June 24, 2021
Ad-Tech: Google delays phasing out third-party
cookies in Chrome until 2023
In a blog post this morning, Google announced that it would be delaying its phase-out of third-party cookies from Google Chrome until mid-late 2023.
All you need to know: In a blog post this morning Google announced that it would be delaying its phase- out of third-party cookies until mid-late 2023. The timeline has now been broken into two stages, in late 2022 after testing is complete and APIs are launched to Chrome, publishers and the advertising industry will be given time to migrate their services. Google expects this to last for ~9 months and will monitor feedback before moving to stage 2. In stage 2, expected to start in mid-2023, Chrome will phase out support of third-party cookies which is expected to take 3 months finishing in late-2023.
What may have driven the change: The company noted that "While there’s considerable progress with this initiative, it's become clear that more time is needed across the ecosystem to get this right." Google noted giving more time for public discussion as well as continued engagement with regulators as two reasons for the delay. The latter has been a discussion of late with Google working with the United Kingdom's Competition and Markets Authority (CMA) following the CMA's announcement in January that it would be investigating Google's 'Privacy Sandbox' browser changes and more recently with the EU announcement that it would be launching a formal antitrust investigation to "Examine whether Google is distorting competition by restricting access by third parties to user data for advertising purposes on websites and apps, while reserving such data for its own use." As we noted last week, outside of the regulatory pressure, Google ran into a FLoC block when multiple reports cited Amazon blocking its new tracking system FLoC from gathering data on their properties.

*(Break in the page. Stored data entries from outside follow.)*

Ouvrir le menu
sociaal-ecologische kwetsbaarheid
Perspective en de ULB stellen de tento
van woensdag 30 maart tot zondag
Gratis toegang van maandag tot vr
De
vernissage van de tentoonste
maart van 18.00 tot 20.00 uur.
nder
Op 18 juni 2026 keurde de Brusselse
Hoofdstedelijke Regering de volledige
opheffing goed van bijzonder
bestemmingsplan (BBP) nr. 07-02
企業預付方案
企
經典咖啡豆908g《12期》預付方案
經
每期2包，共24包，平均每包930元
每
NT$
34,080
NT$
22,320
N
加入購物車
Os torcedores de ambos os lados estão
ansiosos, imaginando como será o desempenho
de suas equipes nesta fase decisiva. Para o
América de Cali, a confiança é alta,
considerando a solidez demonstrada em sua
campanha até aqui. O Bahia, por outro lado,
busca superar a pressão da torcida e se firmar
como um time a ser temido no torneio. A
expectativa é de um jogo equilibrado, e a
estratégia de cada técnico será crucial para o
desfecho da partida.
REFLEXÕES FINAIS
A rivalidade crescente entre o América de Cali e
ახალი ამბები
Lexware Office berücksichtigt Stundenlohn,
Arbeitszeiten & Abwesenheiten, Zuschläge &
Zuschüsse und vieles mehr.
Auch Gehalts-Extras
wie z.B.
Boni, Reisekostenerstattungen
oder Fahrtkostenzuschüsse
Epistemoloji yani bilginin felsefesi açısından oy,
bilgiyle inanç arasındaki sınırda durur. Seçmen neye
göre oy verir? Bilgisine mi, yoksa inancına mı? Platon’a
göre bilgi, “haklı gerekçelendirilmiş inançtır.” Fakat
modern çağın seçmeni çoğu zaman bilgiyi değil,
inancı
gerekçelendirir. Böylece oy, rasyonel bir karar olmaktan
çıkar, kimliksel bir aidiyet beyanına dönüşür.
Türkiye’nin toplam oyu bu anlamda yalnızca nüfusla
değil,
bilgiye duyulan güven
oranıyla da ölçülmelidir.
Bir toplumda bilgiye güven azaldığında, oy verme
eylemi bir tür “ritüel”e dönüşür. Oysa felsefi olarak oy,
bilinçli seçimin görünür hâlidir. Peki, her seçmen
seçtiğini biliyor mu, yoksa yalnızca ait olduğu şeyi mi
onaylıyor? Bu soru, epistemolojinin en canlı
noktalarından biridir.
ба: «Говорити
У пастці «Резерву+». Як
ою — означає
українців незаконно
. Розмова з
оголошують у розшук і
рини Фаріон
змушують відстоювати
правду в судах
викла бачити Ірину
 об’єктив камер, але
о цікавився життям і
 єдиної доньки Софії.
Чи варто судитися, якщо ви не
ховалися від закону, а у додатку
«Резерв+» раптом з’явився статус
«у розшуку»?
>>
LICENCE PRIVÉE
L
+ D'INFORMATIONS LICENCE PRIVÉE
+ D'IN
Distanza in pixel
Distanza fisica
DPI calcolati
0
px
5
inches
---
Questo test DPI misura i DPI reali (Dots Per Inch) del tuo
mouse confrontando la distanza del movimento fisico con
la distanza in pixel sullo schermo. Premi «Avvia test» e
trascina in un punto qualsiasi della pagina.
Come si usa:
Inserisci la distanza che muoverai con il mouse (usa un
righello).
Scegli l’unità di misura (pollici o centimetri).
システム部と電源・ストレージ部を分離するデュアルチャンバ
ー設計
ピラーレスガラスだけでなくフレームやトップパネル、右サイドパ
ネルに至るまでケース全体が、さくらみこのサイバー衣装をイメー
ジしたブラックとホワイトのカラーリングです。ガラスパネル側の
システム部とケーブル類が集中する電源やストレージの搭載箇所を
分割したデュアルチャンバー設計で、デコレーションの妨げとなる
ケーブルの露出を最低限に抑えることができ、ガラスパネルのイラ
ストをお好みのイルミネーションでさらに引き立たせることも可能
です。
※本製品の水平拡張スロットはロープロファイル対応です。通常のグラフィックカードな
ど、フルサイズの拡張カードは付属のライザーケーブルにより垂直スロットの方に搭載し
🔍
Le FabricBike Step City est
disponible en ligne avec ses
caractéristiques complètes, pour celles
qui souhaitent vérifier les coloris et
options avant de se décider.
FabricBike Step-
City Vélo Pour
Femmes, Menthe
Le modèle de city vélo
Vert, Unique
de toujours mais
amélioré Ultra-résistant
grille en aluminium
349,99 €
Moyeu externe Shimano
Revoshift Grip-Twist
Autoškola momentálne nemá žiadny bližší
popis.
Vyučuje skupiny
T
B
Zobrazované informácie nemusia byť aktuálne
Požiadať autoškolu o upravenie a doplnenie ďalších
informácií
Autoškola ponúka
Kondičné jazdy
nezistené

Our view: Overall, it's difficult to determine right now what exactly this changes for the end-result of FLoC, but the additional time is a benefit to the open-internet providers to continue to work toward alternatives for third-party cookies. Companies have been working individually and collectively to create alternative identifiers to ensure performance following the loss of cookies. These headwinds to the launch Google's FLoC system will give them more time before the loss of cookies and also improve the maturity of their identifiers relative to FLoC when it is launched. One interesting note from Google's announcement was that the additional time would help the advertising industry migrate their services and help "ensure that cookies are not replaced with alternative forms of individual tracking, and discourage the rise of covert approaches like fingerprinting." While it's clear this will be an ongoing focus for the industry, we believe that today's announcement helps to alleviate near-term concerns and some of the pressure from this bear thesis that has been an overhang on the industry.